Namun, Gabriel merasa tidak puas dengan jawaban itu. Di dalam hatinya, ada kemarahan dan rasa ketidakadilan. "Apakah aku hanya sebuah simbol bagi mereka?" suaranya mulai bergetar. "Tidak bisakah mereka melihat bahwa aku sedang berusaha pulih? Kenapa mereka harus memaksakan semuanya?"
Duke Alistair mencoba menenangkan situasi, tetapi kata-katanya malah memperburuk suasana. "Ini bukan tentang memaksa, Gabriel. Ini tentang tanggung jawab kita terhadap rakyat. Aku tahu kamu lemah sekarang, tetapi waktu terus berjalan. Mereka tidak akan menunggu selamanya."

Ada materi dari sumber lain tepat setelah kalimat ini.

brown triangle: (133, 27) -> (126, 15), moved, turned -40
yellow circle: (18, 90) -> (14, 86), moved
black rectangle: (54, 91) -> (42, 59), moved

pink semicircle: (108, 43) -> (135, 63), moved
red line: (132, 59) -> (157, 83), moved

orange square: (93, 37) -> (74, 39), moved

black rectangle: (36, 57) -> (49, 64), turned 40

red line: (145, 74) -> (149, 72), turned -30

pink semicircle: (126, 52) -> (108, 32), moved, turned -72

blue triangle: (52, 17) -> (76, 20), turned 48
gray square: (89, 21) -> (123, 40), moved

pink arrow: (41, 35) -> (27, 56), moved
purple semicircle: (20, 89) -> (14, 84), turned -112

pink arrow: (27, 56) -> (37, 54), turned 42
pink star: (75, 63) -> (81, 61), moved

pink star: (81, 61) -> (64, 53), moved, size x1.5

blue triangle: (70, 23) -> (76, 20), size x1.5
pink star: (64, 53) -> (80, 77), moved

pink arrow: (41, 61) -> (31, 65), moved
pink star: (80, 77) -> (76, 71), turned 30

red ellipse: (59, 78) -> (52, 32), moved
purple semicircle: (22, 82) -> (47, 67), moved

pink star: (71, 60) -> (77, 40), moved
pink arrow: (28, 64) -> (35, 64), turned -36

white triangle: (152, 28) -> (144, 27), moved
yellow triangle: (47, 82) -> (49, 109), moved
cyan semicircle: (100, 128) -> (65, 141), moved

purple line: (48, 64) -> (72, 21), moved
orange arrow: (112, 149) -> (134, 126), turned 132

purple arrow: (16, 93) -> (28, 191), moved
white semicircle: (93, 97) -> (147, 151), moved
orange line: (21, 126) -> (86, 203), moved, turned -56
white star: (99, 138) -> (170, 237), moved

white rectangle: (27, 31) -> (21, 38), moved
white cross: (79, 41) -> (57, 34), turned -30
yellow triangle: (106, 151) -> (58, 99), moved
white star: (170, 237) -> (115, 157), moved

Gabriel merasa marah. "Selalu tentang tanggung jawab dan kekuasaan! Tapi apa gunanya jika aku bahkan tidak bisa mengurus diriku sendiri? Apa kalian lebih memilih aku mati di singgasana daripada sembuh terlebih dahulu?"

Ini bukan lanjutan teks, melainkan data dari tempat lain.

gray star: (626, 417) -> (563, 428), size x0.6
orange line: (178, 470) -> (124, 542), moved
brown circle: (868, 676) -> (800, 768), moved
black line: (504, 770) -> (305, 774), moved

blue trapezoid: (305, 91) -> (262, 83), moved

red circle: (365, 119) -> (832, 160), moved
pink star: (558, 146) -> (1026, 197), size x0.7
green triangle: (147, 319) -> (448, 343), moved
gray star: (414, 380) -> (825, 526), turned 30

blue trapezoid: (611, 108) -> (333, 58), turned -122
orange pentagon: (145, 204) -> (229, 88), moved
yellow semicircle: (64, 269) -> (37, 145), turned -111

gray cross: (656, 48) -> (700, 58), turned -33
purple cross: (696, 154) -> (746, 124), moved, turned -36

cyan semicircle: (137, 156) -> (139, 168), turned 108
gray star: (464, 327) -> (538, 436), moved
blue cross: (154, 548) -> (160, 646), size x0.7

Duchess Eleanor maju, menyentuh lengan Gabriel, tetapi Gabriel menarik tangannya, tidak ingin disentuh saat ini. "Gabriel, kami tidak ingin menekanmu. Kami hanya ingin..."
"Aku tahu apa yang kalian inginkan," potong Gabriel, suaranya dingin. "Kalian ingin aku menjadi pewaris yang sempurna, meskipun aku belum siap. Kalian semua hanya memikirkan apa yang orang lain pikirkan, apa yang para dewan tetua inginkan, bukan apa yang aku rasakan."

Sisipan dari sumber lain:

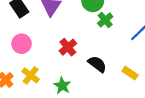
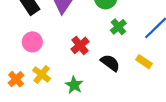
green cross: (105, 20) -> (118, 27), moved
yellow rectangle: (130, 73) -> (144, 62), moved

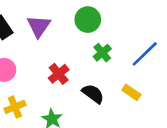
yellow cross: (42, 74) -> (15, 107), turned 30

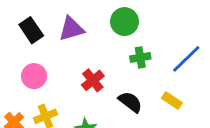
purple triangle: (39, 26) -> (71, 29), turned 40
green cross: (102, 53) -> (140, 57), turned 30

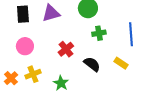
black rectangle: (31, 30) -> (23, 14), turned 30
blue line: (186, 59) -> (131, 34), turned -50

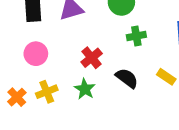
green star: (61, 83) -> (85, 89), moved

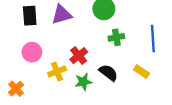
green star: (85, 89) -> (83, 82), moved, turned 30
yellow cross: (47, 92) -> (57, 72), moved

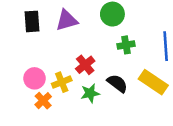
pink circle: (32, 52) -> (34, 78), moved
yellow rectangle: (141, 72) -> (153, 82), size x1.6
orange cross: (16, 89) -> (43, 101), moved

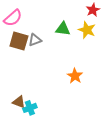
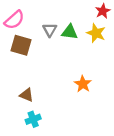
gray triangle: (35, 40) -> (50, 30), moved, turned -40
brown triangle: (19, 102) -> (27, 95), moved

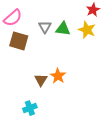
orange star: (83, 84) -> (58, 76), moved
brown triangle: (27, 95) -> (41, 80), moved, turned 40

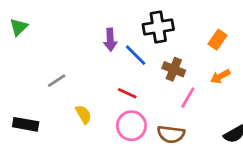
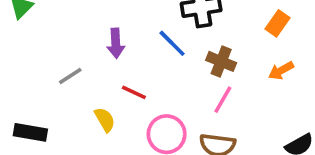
purple arrow: (110, 40) -> (116, 43), moved
red line: (127, 93) -> (134, 92), moved
pink line: (188, 98) -> (223, 100), moved

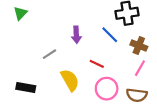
red line: (134, 92) -> (97, 64), moved
yellow semicircle: (105, 120) -> (70, 80), size x1.5

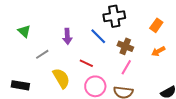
green triangle: (20, 13) -> (24, 31), moved, turned -32

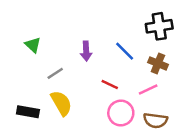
black cross: (114, 16) -> (159, 26), moved
pink line: (126, 67) -> (148, 89), moved, turned 35
yellow semicircle: (61, 78) -> (61, 103), moved

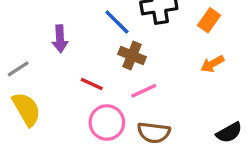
blue line: (125, 51) -> (117, 22), moved
brown cross: (158, 63) -> (132, 56), moved

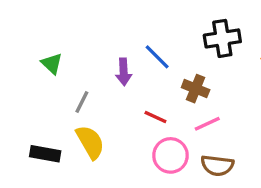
blue line: (117, 22) -> (157, 57), moved
gray line: (18, 69) -> (82, 102), turned -30

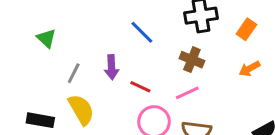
purple arrow: (124, 72) -> (112, 67), moved
brown cross: (196, 89) -> (192, 60), moved

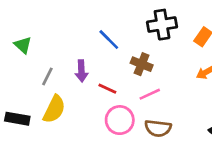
brown cross: (192, 60) -> (142, 64), moved
yellow semicircle: (81, 110) -> (54, 109), turned 56

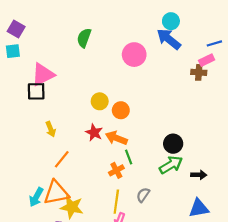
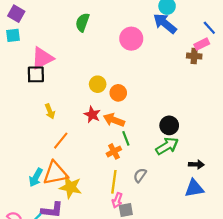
blue line: (214, 43) -> (209, 28), turned 64
black arrow: (199, 175) -> (196, 164), moved

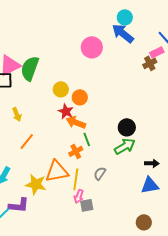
green semicircle: (82, 22) -> (30, 68), moved, size x1.4
brown cross: (194, 56) -> (150, 63), turned -32
red star: (92, 115) -> (66, 111), moved
orange triangle: (55, 173) -> (57, 171), moved

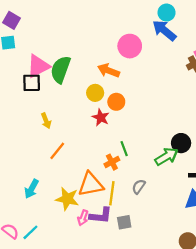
orange arrow: (76, 122) -> (109, 71), moved
black circle: (127, 127) -> (181, 143), moved
pink arrow: (79, 196) -> (83, 218), moved
purple L-shape: (19, 205) -> (101, 216), moved

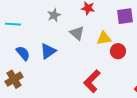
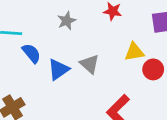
gray triangle: (77, 33) -> (90, 64), moved
blue semicircle: (23, 53) -> (31, 53), moved

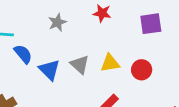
yellow triangle: (134, 52) -> (110, 63), moved
blue triangle: (58, 69) -> (49, 70), turned -40

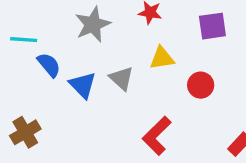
gray star: (57, 22) -> (93, 24), size x1.5
yellow triangle: (110, 63) -> (162, 58), moved

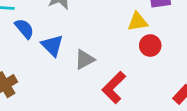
yellow triangle: (162, 58) -> (138, 22), moved
gray triangle: (121, 78) -> (84, 59), moved, turned 50

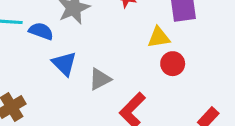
blue semicircle: (24, 29) -> (41, 31), moved, turned -30

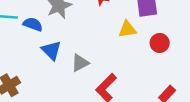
red circle: (173, 64) -> (160, 43), moved

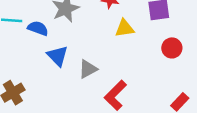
yellow triangle: (127, 29) -> (125, 28), moved

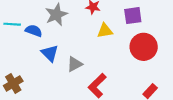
red circle: (172, 48) -> (144, 47), size x1.6

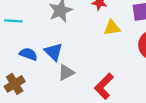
blue semicircle: (34, 31) -> (28, 54), moved
gray triangle: (75, 64) -> (66, 72), moved

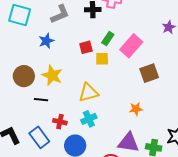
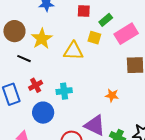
red square: (86, 47) -> (84, 11), moved
yellow triangle: (88, 93) -> (73, 51), moved
red cross: (60, 122) -> (36, 85), turned 32

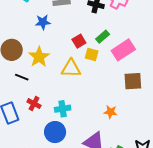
red square: (84, 11) -> (79, 41), moved, turned -32
red cross: (36, 85) -> (34, 104), turned -32
blue circle: (43, 113) -> (55, 132), moved

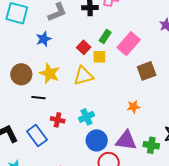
blue circle: (55, 132) -> (97, 140), moved

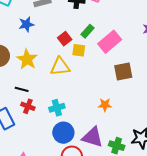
black line: (39, 98) -> (22, 89), moved

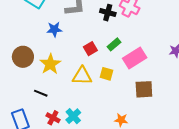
yellow square: (79, 50) -> (107, 74), moved
red cross: (28, 106) -> (53, 118), moved
cyan cross: (57, 108) -> (73, 116), turned -35

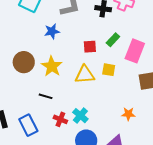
red square: (90, 49) -> (90, 47), turned 32
pink rectangle: (135, 58) -> (135, 51), turned -30

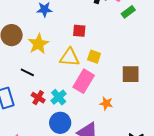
green rectangle: (113, 40) -> (128, 12), moved
pink rectangle: (135, 51) -> (84, 81), moved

Suasana menjadi sangat tegang. Ada keheningan yang menyakitkan setelah kata-kata Gabriel meluncur keluar. Duchess Eleanor menundukkan kepala, sementara Duke Alistair hanya bisa menghela napas panjang.
"Anakku," akhirnya Duke Alistair berbicara dengan nada yang lebih lembut, "kami peduli padamu. Dan tidak ada yang ingin memaksamu. Tapi kita tidak bisa berpura-pura bahwa tanggung jawab besar ini bisa diabaikan."
Gabriel merasa kepalanya berdenyut. Semua tekanan, harapan, dan tanggung jawab yang digantungkan padanya membuatnya merasa semakin tak berdaya. Seluruh tubuhnya terasa berat, dan pikiran tentang bagaimana dia harus menjadi pemimpin yang kuat sementara kesehatannya masih belum stabil terus mengganggunya.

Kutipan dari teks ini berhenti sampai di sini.